One of the issues of self-driving vehicles is legal liability for death or injury in the event of an accident. If the car maker programs the car so the driver has no choice, is it likely the company could be sued over the car’s actions.
One way around this is to shift liability to the car owner by allowing them to determine a set of values or options in the event of an accident.
People are likely to want to have the option to choose how their vehicle behaves, both in an emergency and in general, so it seems the issue of adjustable ethics will become real as robotically controlled vehicles become more common.
Self-drive is already here
With self-driving vehicles already legal to drive on public roads in a growing number of US states, the trend is spreading around the world. The United Kingdom will allow these vehicles from January 2015.
Before there is widespread adoption, though, people will need to be comfortable with the idea of a computer being in full control of their vehicle. Much progress towards this has been made already. A growing number of cars, including mid-priced Fords, have an impressive range of accident-avoidance and driver-assist technologies like adaptive cruise control, automatic braking, lane-keeping and parking assist.
People who like driving for its own sake will probably not embrace the technology.
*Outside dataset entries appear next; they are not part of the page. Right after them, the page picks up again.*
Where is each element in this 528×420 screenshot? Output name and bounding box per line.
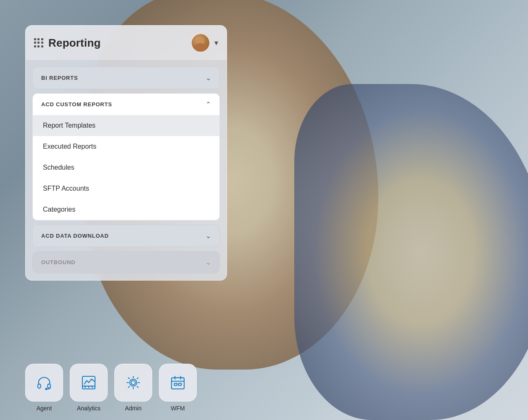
- svg-rect-10: [172, 378, 184, 389]
- main-panel: Reporting ▾ BI REPORTS ⌄ ACD CUSTOM REPO…: [25, 25, 227, 281]
- outbound-label: OUTBOUND: [41, 259, 76, 265]
- bi-reports-header[interactable]: BI REPORTS ⌄: [32, 67, 220, 89]
- nav-item-agent[interactable]: Agent: [25, 364, 63, 412]
- acd-custom-reports-chevron: ⌃: [206, 100, 211, 108]
- bottom-nav: Agent Analytics Admin: [0, 364, 528, 420]
- outbound-accordion: OUTBOUND ⌄: [32, 251, 220, 273]
- menu-item-schedules[interactable]: Schedules: [33, 157, 219, 178]
- analytics-icon: [80, 374, 97, 391]
- bi-reports-accordion: BI REPORTS ⌄: [32, 67, 220, 89]
- menu-item-executed-reports[interactable]: Executed Reports: [33, 136, 219, 157]
- menu-item-sftp-accounts[interactable]: SFTP Accounts: [33, 178, 219, 199]
- nav-label-agent: Agent: [37, 405, 52, 412]
- nav-item-analytics[interactable]: Analytics: [70, 364, 108, 412]
- acd-data-download-label: ACD DATA DOWNLOAD: [41, 233, 109, 239]
- nav-icon-box-agent: [25, 364, 63, 402]
- nav-icon-box-analytics: [70, 364, 108, 402]
- acd-data-download-header[interactable]: ACD DATA DOWNLOAD ⌄: [32, 225, 220, 247]
- header-left: Reporting: [34, 37, 101, 50]
- nav-label-analytics: Analytics: [77, 405, 100, 412]
- nav-icon-box-admin: [114, 364, 152, 402]
- nav-icon-box-wfm: [159, 364, 197, 402]
- header-right: ▾: [191, 33, 218, 52]
- svg-rect-15: [179, 383, 182, 386]
- header-title: Reporting: [48, 37, 101, 50]
- svg-rect-14: [174, 383, 177, 386]
- outbound-header[interactable]: OUTBOUND ⌄: [32, 251, 220, 273]
- headset-icon: [36, 374, 53, 391]
- menu-area: BI REPORTS ⌄ ACD CUSTOM REPORTS ⌃ Report…: [25, 60, 227, 281]
- header-chevron[interactable]: ▾: [214, 38, 218, 47]
- acd-data-download-chevron: ⌄: [206, 232, 211, 240]
- bi-reports-label: BI REPORTS: [41, 75, 78, 81]
- nav-item-admin[interactable]: Admin: [114, 364, 152, 412]
- acd-custom-reports-items: Report Templates Executed Reports Schedu…: [33, 115, 219, 220]
- acd-custom-reports-accordion: ACD CUSTOM REPORTS ⌃ Report Templates Ex…: [32, 93, 220, 220]
- menu-item-report-templates[interactable]: Report Templates: [33, 115, 219, 136]
- nav-item-wfm[interactable]: WFM: [159, 364, 197, 412]
- svg-rect-0: [38, 384, 41, 388]
- menu-item-categories[interactable]: Categories: [33, 199, 219, 220]
- bi-reports-chevron: ⌄: [206, 74, 211, 82]
- avatar[interactable]: [191, 33, 210, 52]
- nav-label-wfm: WFM: [171, 405, 185, 412]
- gear-icon: [125, 374, 142, 391]
- outbound-chevron: ⌄: [206, 258, 211, 266]
- calendar-icon: [169, 374, 186, 391]
- svg-point-8: [131, 381, 135, 385]
- nav-label-admin: Admin: [125, 405, 142, 412]
- header-bar: Reporting ▾: [25, 25, 227, 60]
- acd-custom-reports-header[interactable]: ACD CUSTOM REPORTS ⌃: [33, 94, 219, 115]
- acd-custom-reports-label: ACD CUSTOM REPORTS: [41, 101, 112, 108]
- grid-icon[interactable]: [34, 38, 43, 47]
- acd-data-download-accordion: ACD DATA DOWNLOAD ⌄: [32, 225, 220, 247]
But there are plenty of people who already love the convenience, just as they might also opt for automatic transmission over manual.
Are they safe?
After almost 500,000km of on-road trials in the US, Google’s test cars have not been in a single accident while under computer control.
Computers have faster reaction times and do not get tired, drunk or impatient. Nor are they given to road rage. But as accident-avoidance and driver-assist technologies become more sophisticated, some ethical issues are raising their heads.
The question of how a self-driven vehicle should react when faced with an accident where all options lead to varying numbers of deaths of people was raised earlier this month.
This is an adaptation of the “trolley problem” that ethicists use to explore the dilemma of sacrificing an innocent person to save multiple innocent people; pragmatically choosing the lesser of two evils.
An astute reader will point out that, under normal conditions, the car’s collision-avoidance system should have applied the brakes before it became a life-and-death situation. That is true most of the time, but with cars controlled by artificial intelligence (AI), we are dealing with unforeseen events for which no design currently exists.
Who is to blame for the deaths?
If car makers install a “do least harm” instruction and the car kills someone, they create legal liability for themselves. The car’s AI has decided that a person shall be sacrificed for the greater good.
Had the car’s AI not intervened, it’s still possible people would have died, but it would have been you that killed them, not the car maker.
Car makers will obviously want to manage their risk by allowing the user to choose a policy for how the car will behave in an emergency. The user gets to choose how ethically their vehicle will behave in an emergency.
As Patrick Lin points out, the options are many. You could be:
- democratic and specify that everyone has equal value
- pragmatic, so certain categories of person should take precedence, as with the kids on the crossing, for example
- self-centred and specify that your life should be preserved above all
- materialistic and choose the action that involves the least property damage or legal liability.
While this is clearly a legal minefield, the car maker could argue that it should not be liable for damages that result from the user’s choices – though the maker could still be faulted for giving the user a choice in the first place.
Let’s say the car maker is successful in deflecting liability. In that case, the user becomes solely responsible whether or not they have a well-considered code of ethics that can deal with life-and-death situations.
People want choice
Code of ethics or not, in a recent survey it turns out that 44% of respondents believe they should have the option to choose how the car will behave in an emergency.
About 33% thought that government law-makers should decide. Only 12% thought the car maker should decide the ethical course of action.
In Lin’s view it falls to the car makers then to create a code of ethical conduct for robotic cars. This may well be good enough, but if it is not, then government regulations can be introduced, including laws that limit a car maker’s liability in the same way that legal protection for vaccine makers was introduced because it is in the public interest that people be vaccinated.
In the end, are not the tools we use, including the computers that do things for us, just extensions of ourselves? If that is so, then we are ultimately responsible for the consequences of their use.
NOTE: This article was amended on 1 September 2014 at the Author’s request to include additional attribution.